### [WORK ORDER]
A word-for-word copy of the listing is what's needed; leave out every image.
● ● ●
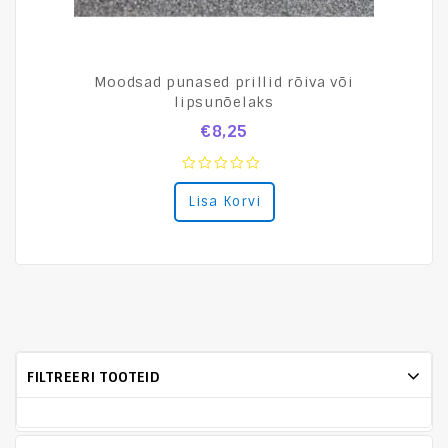
Moodsad punased prillid rõiva või
lipsunõelaks
€
8,25
0
Lisa Korvi
out
of
5
FILTREERI TOOTEID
● ● ●
### [EXERCISE RESPONSE]
Moodsad punased prillid rõiva või
lipsunõelaks
€
8,25
0
Lisa Korvi
out
of
5
FILTREERI TOOTEID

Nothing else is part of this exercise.